| This 133 message thread spans 5 pages: < < 133 ( 1 2 3 4  ) || |
|Matt Cutts: Google Algo Change Targets Dupe Content|
| 4:59 pm on Jan 28, 2011 (gmt 0)|
|Earlier this week Google launched an algorithmic change that will tend to rank scraper sites or sites with less original content lower. The net effect is that searchers are more likely to see the sites that wrote the original content. An example would be that stackoverflow.com will tend to rank higher than sites that just reuse stackoverflow.com's content. Note that the algorithmic change isn't specific to stackoverflow.com though. |
I know a few people here on HN had mentioned specific queries like [pass json body to spring mvc] or [aws s3 emr pig], and those look better to me now. I know that the people here all have their favorite programming-related query, so I wanted to ask if anyone notices a search where a site like efreedom ranks higher than SO now? Most of the searches I tried looked like they were returning SO at the appropriate times/slots now.
I know there's an existing thread for SERP/algo changes, although this mainly seems to be a 'new' development in that it relates to further tackling dup content scrapers. Mods feel free to merge with an existing thread if needed though.
From Matt Cutts Blog:
I just wanted to give a quick update on one thing I mentioned in my search engine spam post.
My post mentioned that “we’re evaluating multiple changes that should help drive spam levels even lower, including one change that primarily affects sites that copy others’ content and sites with low levels of original content.” That change was approved at our weekly quality launch meeting last Thursday and launched earlier this week.
This was a pretty targeted launch: slightly over 2% of queries change in some way, but less than half a percent of search results change enough that someone might really notice. The net effect is that searchers are more likely to see the sites that wrote the original content rather than a site that scraped or copied the original site’s content.
[edited by: Brett_Tabke at 9:22 pm (utc) on Jan 28, 2011]
[edit reason] Added link for the Cuttlets [/edit]
| 2:41 am on Feb 2, 2011 (gmt 0)|
|One useful change Google could do is to make wikipedia a result you must ASK for. |
Forget about making people ask, just give it the top left of the results page right below the logo...
ADDED: They could even change the name to Googipedia and move to a .org.
How could they present the result section? Hmmm... 'Wikipedia the Official Result of Googipedia.Org - At Least One Wikipedia Page Guaranteed to be Served for Every Single Search'
Sry. Feeling like a bit of a smart a** today. ;)
| 4:04 am on Feb 2, 2011 (gmt 0)|
@mad - that's OK we agree 100% with your tongue in cheek point. lol!
I guess we should just be happy that Google can serve up their "pile of cr@p three miles high every second."
| 5:32 am on Feb 2, 2011 (gmt 0)|
How long has it taken Google to finally deal with scraper sites?
I mean really. This does not take a rocket scientist to see that these are harmful, yet their delay in dealing with it until it becomes a major public relations problem is telling.
I am also skeptical they can solve the problem quickly. There is money at stake and these sites are not going to give up easily.

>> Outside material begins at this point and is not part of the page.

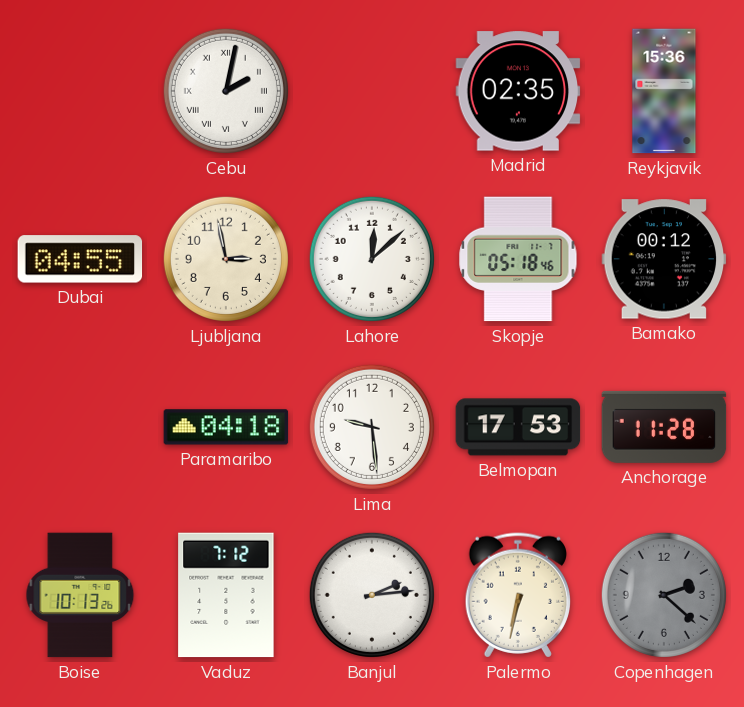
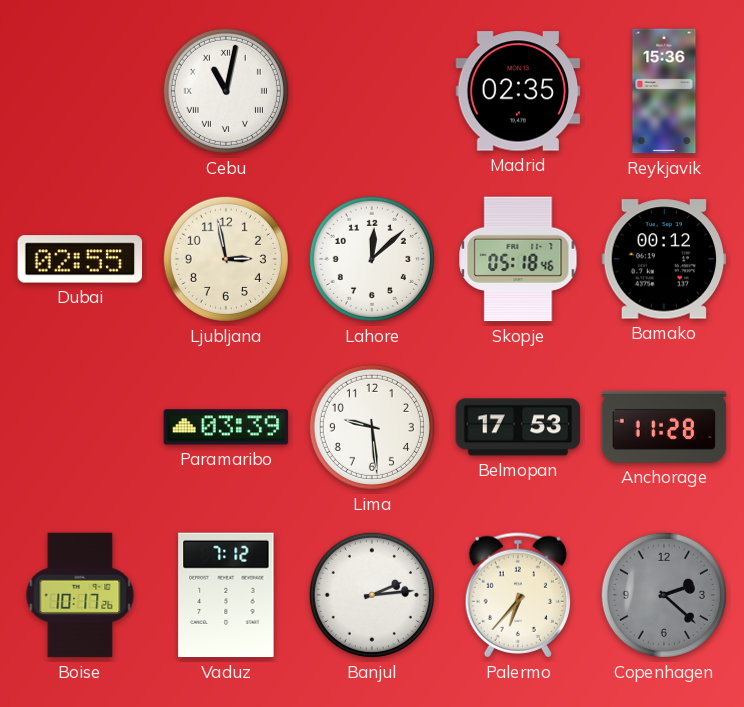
Cebu: 2:02 -> 11:02
Dubai: 04:55 -> 02:55
Paramaribo: 04:18 -> 03:39
Boise: 10:13 -> 10:17
Palermo: 6:32 -> 6:37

Because Google has made a public statement about this, if they don't succeed, it will give them another black eye.
And the problem with pulling weeds is sometimes you pull the crop as well.

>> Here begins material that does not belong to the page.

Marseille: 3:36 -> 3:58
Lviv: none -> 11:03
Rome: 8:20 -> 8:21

| 5:44 am on Feb 2, 2011 (gmt 0)|
To my mind and looking at the crappy and non-relevant results (youtube, wikipedia, etc) for various terms, google has absolutely no credibility and is a reminder of why I tried to stay away from SEOing for the last few years.
But I'm back, and rather than just blindly and naively create an original site that I know would most please my target audience...........instead of I'm going to "examine in detail" the number 1 site for my target phrases.

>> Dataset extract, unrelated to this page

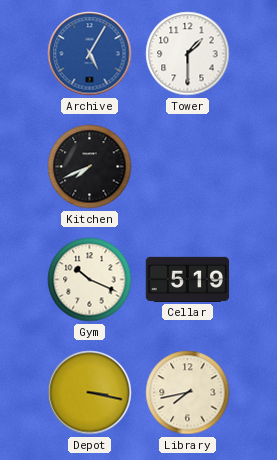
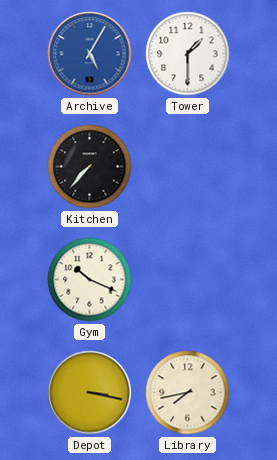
Kitchen: 7:41 -> 7:37
Cellar: 5:19 -> none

Because google apparently does not respect genuine work.
| 6:09 am on Feb 2, 2011 (gmt 0)|
watchtower 101 - could someone please develop a browser extension / ad blocker to cut off wikipedia and repressive government sponsored website results in G or at least tank them to position 10,000?
| 8:38 am on Feb 2, 2011 (gmt 0)|
|could someone please develop a browser extension / ad blocker to cut off wikipedia and repressive government sponsored website results in G or at least tank them to position 10,000? |
Why? And miss all that info of "Who's On First?"
Last thing we need is fourth party filtering third party (Google) info. Beware what is asked for!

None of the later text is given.